Журналисты обожают печатать подобные снимки: Чейз выходит из стрип-клуба; Чейз, сидя в спортивном зале на баскетбольном турнире, кричит на судью и швыряется попкорном; Чейз мчится на катере по реке Колумбия в обнимку с двумя девицами – красотки вдвое его моложе и щеголяют в звездно-полосатых бикини. Ну и пусть себе печатают, если хотят. Чейзу плевать.

Но Августу не плевать. У Августа голова как у буйвола, а изъясняется он высокопарными фразами. Постоянно молит его (да, так и говорит: «Молю тебя!») подумать о дальнейшей карьере, о следующих выборах. Вечно сокрушается: дескать, подобным поведением Чейз льет воду на мельницу своих конкурентов. Но следующие выборы еще так нескоро. И потом, он же независимый кандидат. Да, независимый. Между прочим, именно за это его и избрали. Так что спасибо большое за заботу, но беспокоиться совершенно не стоит.

– Лучше пусть все будет на виду, – объясняет он Августу. – Я, в отличие от остальных мошенников, не прячу свое грязное белье. И людям это нравится. Потому что у меня белье вовсе не такое грязное, как у других. И никто не сможет застукать меня в тот момент, когда я беру взятку или изменяю жене.
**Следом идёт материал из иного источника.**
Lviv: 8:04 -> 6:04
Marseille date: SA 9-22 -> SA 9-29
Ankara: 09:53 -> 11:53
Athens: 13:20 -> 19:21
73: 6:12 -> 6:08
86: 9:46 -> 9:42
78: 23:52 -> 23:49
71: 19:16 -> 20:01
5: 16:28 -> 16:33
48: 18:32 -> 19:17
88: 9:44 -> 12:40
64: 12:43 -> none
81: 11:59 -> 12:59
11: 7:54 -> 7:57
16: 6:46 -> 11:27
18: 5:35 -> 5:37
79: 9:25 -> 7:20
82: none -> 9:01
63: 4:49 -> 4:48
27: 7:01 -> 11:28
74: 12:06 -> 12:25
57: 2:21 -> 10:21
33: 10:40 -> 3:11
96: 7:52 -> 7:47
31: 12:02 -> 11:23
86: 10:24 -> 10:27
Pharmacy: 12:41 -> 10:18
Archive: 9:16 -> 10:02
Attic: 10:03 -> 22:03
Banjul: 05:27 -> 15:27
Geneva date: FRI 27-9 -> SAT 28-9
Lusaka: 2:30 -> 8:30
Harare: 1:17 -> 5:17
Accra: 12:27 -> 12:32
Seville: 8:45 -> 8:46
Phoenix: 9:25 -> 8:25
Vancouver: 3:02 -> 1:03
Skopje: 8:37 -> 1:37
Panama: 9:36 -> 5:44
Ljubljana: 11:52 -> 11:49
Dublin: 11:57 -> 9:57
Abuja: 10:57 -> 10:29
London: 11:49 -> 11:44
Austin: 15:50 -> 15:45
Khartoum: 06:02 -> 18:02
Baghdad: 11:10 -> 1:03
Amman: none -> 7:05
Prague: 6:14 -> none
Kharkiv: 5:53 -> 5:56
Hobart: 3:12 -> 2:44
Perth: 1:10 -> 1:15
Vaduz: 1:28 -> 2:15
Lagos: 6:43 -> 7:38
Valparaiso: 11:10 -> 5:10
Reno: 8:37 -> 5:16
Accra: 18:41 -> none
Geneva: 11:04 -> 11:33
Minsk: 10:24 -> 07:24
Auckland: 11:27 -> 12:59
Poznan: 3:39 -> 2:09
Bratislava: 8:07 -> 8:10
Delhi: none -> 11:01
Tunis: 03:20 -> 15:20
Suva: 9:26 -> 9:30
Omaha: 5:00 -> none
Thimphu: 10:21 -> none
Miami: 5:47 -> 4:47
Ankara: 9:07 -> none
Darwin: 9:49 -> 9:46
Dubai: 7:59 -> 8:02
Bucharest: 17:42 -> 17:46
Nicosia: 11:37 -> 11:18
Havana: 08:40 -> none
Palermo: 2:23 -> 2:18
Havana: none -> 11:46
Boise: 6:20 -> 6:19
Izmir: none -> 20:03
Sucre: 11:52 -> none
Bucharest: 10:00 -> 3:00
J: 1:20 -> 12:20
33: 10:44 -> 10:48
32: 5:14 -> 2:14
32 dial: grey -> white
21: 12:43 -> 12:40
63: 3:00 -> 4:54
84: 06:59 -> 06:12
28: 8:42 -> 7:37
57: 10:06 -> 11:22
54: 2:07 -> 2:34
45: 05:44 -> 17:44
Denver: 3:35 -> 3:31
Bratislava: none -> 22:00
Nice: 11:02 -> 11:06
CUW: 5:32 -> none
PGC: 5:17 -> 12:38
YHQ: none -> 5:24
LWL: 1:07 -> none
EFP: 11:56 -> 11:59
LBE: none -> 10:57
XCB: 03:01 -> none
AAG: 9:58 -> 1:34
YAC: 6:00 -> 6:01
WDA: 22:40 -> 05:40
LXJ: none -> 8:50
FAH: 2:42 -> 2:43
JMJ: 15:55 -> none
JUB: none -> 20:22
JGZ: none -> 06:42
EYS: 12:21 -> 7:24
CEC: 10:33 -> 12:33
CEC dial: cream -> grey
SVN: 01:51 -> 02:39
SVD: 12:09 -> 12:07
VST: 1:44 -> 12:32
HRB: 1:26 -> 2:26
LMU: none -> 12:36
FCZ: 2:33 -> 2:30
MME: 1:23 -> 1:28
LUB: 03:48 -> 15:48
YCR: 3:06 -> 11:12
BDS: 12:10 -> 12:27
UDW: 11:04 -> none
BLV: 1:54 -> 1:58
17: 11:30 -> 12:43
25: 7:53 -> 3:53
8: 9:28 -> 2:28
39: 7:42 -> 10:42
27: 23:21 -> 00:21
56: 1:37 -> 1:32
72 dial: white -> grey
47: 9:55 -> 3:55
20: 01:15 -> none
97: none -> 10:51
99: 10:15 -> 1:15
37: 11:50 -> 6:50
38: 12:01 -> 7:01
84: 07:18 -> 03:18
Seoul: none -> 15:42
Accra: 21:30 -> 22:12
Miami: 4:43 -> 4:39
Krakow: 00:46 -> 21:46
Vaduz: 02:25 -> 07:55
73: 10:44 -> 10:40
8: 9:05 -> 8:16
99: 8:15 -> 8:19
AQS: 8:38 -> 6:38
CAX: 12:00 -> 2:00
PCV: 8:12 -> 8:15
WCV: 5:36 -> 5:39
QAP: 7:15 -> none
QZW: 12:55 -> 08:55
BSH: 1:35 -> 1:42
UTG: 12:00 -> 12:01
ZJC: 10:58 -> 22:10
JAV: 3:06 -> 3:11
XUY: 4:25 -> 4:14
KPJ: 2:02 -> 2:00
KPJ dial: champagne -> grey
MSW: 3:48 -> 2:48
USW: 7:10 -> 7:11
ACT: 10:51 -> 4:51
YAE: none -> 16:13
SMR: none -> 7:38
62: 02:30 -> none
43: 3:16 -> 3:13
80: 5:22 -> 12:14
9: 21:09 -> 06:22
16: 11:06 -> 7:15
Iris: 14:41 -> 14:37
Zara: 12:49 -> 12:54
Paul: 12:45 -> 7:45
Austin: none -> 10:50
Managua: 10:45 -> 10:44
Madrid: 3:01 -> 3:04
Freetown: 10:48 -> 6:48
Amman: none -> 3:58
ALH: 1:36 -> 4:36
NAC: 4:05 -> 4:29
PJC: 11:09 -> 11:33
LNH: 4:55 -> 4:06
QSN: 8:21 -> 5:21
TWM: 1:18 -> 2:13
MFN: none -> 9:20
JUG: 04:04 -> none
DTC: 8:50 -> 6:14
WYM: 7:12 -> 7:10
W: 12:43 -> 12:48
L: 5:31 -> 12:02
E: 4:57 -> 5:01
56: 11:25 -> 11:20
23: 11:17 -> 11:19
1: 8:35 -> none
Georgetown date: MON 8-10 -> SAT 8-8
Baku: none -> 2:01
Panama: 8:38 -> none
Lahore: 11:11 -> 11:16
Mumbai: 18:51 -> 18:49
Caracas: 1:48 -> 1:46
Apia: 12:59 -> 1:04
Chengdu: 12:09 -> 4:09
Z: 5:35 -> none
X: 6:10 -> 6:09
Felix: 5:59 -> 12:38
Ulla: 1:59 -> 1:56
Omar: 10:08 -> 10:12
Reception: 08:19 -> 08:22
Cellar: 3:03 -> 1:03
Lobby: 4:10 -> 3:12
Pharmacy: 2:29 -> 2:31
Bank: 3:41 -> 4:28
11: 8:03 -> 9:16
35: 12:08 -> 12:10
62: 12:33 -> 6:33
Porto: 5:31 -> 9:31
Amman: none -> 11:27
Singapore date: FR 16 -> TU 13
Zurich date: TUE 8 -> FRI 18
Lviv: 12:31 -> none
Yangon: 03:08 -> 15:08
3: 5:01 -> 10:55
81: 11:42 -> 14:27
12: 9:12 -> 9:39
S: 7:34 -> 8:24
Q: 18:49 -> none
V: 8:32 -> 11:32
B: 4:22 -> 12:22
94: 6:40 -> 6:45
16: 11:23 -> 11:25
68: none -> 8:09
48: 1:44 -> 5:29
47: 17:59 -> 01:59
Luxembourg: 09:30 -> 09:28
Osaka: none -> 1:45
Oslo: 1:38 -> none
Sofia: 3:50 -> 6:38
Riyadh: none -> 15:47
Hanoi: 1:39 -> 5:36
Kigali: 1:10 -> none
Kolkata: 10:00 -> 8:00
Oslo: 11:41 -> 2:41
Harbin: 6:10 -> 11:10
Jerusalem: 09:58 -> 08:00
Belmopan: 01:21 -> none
– Потому что у тебя нет жены.

– Вот именно. Я же независимый, и этим все сказано.

Чейз открыл для себя японскую кухню не так давно – всего несколько лет назад. Он еще не очень ловко справляется, но если сосредоточиться – палочки уже не дрожат у него в руках. Уильямс запихивает в рот темаки, гункан и норимаки, наслаждаясь не только необычной на вид и вкус едой, но и присутствием прекрасной обнаженной женщины. У нее такая чистая и гладкая кожа, и до чего же странно выглядят на ее фоне его собственные руки – загрубевшие, коричневые от загара, покрытые вьющимися черными волосками.

– А ты красотка, – говорит он, разжевывая очередной ролл.

Старуха-японка играет, и посетители, кажется, двигаются в такт медленной ритмичной музыке, синхронно поднимают палочки и чайные чашки. Словно музыкантша умело дергает за привязанные к ним длинные красные струны.

В кармане оживает мобильник. Может, не обращать внимания? Это в его работе самое противное: все постоянно донимают, лезут с вопросами, требуют внимания, чего-то хотят – чтобы он произнес речь, проголосовал, выдвинул новую поправку к законодательству, дал обещание, пошел на попятный. Но на экране высвечивается «Август Ремингтон», от этого типа так просто не отделаешься. Если Чейз сейчас не ответит, тот просто будет звонить до тех пор, пока не добьется своего.

– Привет, Буйвол! – говорит Уильямс. – Угадай, где я сейчас…

– Помолчи. Пожалуйста, помолчи хоть минуту и внимательно меня выслушай. Тут такое случилось…

Глава 5

Раньше сон обрушивался на Патрика как лезвие гильотины. Он забирался в кровать, натягивал одеяло до подбородка, и уже через минуту на него падала темнота. Именно падала: всегда казалось, будто она стремительно и внезапно налетает откуда-то сверху.

Теперь, когда ползущие по потолку тени сгущаются и спускаются ниже, Патрик вздрагивает, широко открывает глаза и трясет головой. Нет, он очень хотел бы заснуть. Его одолевает постоянная усталость, больше всего на свете ему нужно по-настоящему выспаться. Но эти сны…

Патрик снова в самолете. За стеклом иллюминатора жемчужные облака пронзает молния. Кто-то дотрагивается до его запястья: женщина в соседнем кресле собирается что-то сказать. Но изо рта у нее вываливается неестественно длинный язык, подрагивающий в такт учащенному дыханию. Патрика обдает запахом падали. Десны соседки кровоточат, зубы превратились в заостренные клыки, глаза вспыхивают зеленовато-желтым пламенем. Он оглядывает салон, хочет позвать на помощь, но остальные пассажиры уставились прямо на него. Не только пассажиры – стюарды и стюардессы, приоткрывшие дверь кабины пилоты. Внезапно все начинают с воем сдирать с себя одежду, а потом бросаются на Гэмбла, алчно вытянув вперед когтистые лапы.